I suspect dictators understand this intuitively.

Tuesday, July 17, 2012

Five On Health Care: I -Downsides

Europeans and Canadians all have something approaching universal health care run by government – what we would imprecisely but not inaccurately call socialised medicine.  They like that.  They think there is something wrong with Americans for not having it.

They have wait times for medical procedures, which they agree are a problem.  They see these as a result of inefficiencies in the system, which can be gradually improved, not as the automatic result of government controlling a scarce resource.  Americans – some Americans, at least – see the wait times as part of the system, eliminated only by great increases in cost.  Solving 90% of a problem costs X.  Solving 99% does not cost X plus a little.  It costs 2X or more.

There is a death rate in those wait times, BTW.  Plus whatever discomfort your untreated condition costs. 
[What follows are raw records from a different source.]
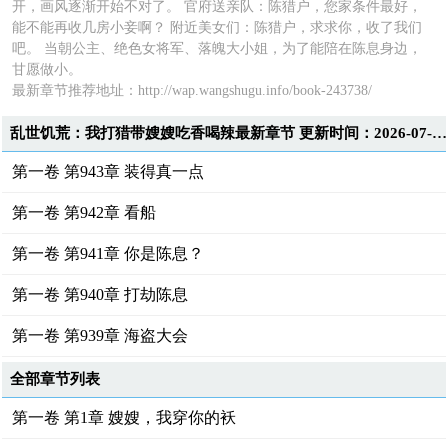
开，画风逐渐开始不对了。 官府送亲队：陈猎户，您家条件最好，
能不能再收几房小妾啊？ 附近美女们：陈猎户，求求你，收了我们
吧。 当朝公主、绝色女将军、落魄大小姐，为了能陪在陈息身边，
甘愿做小。
最新章节推荐地址：
http://wap.wangshugu.info/book-243738/
乱世饥荒：我打猎带嫂嫂吃香喝辣最新章节 更新时间：2026-07-21T17:41:04
第一卷 第943章 装得真一点
第一卷 第942章 看船
第一卷 第941章 你是陈息？
第一卷 第940章 打劫陈息
第一卷 第939章 海盗大会
全部章节列表
第一卷 第1章 嫂嫂，我穿你的袄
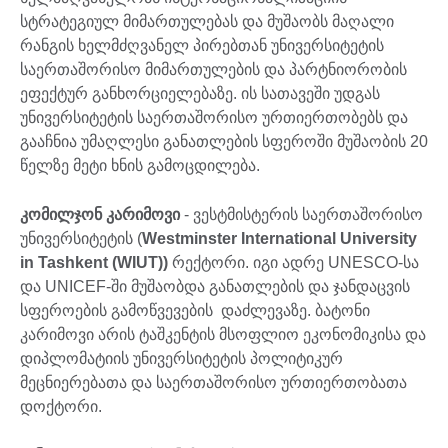
სტრატეგიულ მიმართულებას და მუშაობს მაღალი
რანგის ხელმძღვანელ პირებთან უნივერსიტეტის
საერთაშორისო მიმართულების და პარტნიორობის
ეფექტურ განხორციელებაზე. ის სათავეში უდგას
უნივერსიტეტის საერთაშორისო ურთიერთობებს და
გააჩნია უმაღლესი განათლების სფეროში მუშაობის 20
წელზე მეტი ხნის გამოცდილება.
კომილჯონ კარიმოვი
- ვესტმისტერის საერთაშორისო
უნივერსიტეტის (
Westminster International University
in Tashkent (WIUT))
რექტორი. იგი ადრე UNESCO-სა
და UNICEF-ში მუშაობდა განათლების და ჯანდაცვის
სფეროების გამოწვევების დაძლევაზე. ბატონი
კარიმოვი არის ტაშკენტის მსოფლიო ეკონომიკისა და
დიპლომატიის უნივერსიტეტის პოლიტიკურ
მეცნიერებათა და საერთაშორისო ურთიერთობათა
დოქტორი.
There are also quality losses, not always easily visible.  Two from the Telegraph       (Caveat: in neither report do we get much of a compared-to-what?) These are also seen as bugs in the system, to be contained by greater regulation, monitoring, training, etc.  The long-term effect of medicine becoming a less-attractive profession, attracting fewer of the best, goes unnoticed.
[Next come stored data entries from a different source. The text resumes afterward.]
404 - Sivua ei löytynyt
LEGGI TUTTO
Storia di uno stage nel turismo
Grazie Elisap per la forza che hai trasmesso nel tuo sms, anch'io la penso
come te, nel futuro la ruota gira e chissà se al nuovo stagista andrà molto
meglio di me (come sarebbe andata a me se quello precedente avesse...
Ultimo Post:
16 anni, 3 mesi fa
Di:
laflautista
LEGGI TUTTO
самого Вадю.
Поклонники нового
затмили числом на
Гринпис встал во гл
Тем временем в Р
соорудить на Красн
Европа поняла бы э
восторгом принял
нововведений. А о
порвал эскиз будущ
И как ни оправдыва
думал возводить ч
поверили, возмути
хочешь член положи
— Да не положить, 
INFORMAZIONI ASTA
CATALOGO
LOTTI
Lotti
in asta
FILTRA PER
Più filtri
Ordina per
Still, they get pretty decent health care.  Only about 1 in 700 Canadians foregoesfree care in order to pay for it in America (presumably highly concentrated around the border and medical centers, so perhaps even 1 in 100 in places), and David Cameron wants to introduce some market safety-valves into the NHS, but really - not bad.

Five On Health Care: II - Independence

American conservatives tend to speak disdainfully about a citizenry that allows its government to provide more and more services for them, but this is hardly an either-or proposition among countries.  There are plenty of Americans who would like that, including many productive citizens.  They think the loss of “character” is overblown, and worth the tradeoffs in any event. The argument is sometimes made that providing health care might even spur entrepreneurism, as folks might more willingly leave stagnant jobs if they thought their backs were covered. Even among the advocates who are simple leeches, it’s not like we haven’t always had such in our population.  No vision of the Good Old Days should be allowed which maintains that we used to all be responsible, self-made men.  That never existed.
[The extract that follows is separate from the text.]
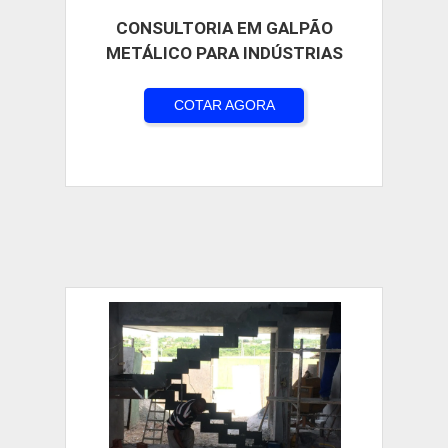
CONSULTORIA EM GALPÃO
METÁLICO PARA INDÚSTRIAS
COTAR AGORA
Plus, there are plenty of Germans or Australians or whatever who would be entirely happy under a more free-market, self-responsible system, and wish their own countries would do more of it.

Five On Health Care: III - Health Comfort

“Peace of Mind,” has real value, and people are willing to pay for it. Health insurance companies and medical clinics include it specifically in their advertisements. Measurement becomes uncertain here, as at least some of our feeling of safety about health care is an illusion.  No, that’s not quite what I mean.  It’s an exaggeration.  When my son was four, he though fastening our seat belts meant we would not get in an accident. Getting health coverage, though we know this is irrational, includes some element of “Now I’m safe. Now I won’t get sick.”

We believe that at minimum, somebody will be able to do something.

Nor is this entirely unreasonable.  When we have to pay out-of-pocket, we tend to put things off, running the risk that something will worsen unnecessarily, or create lasting damage.  The question becomes, what is the dollar amount we are paying for the unreal part – especially if we are asking others to pick up the tab.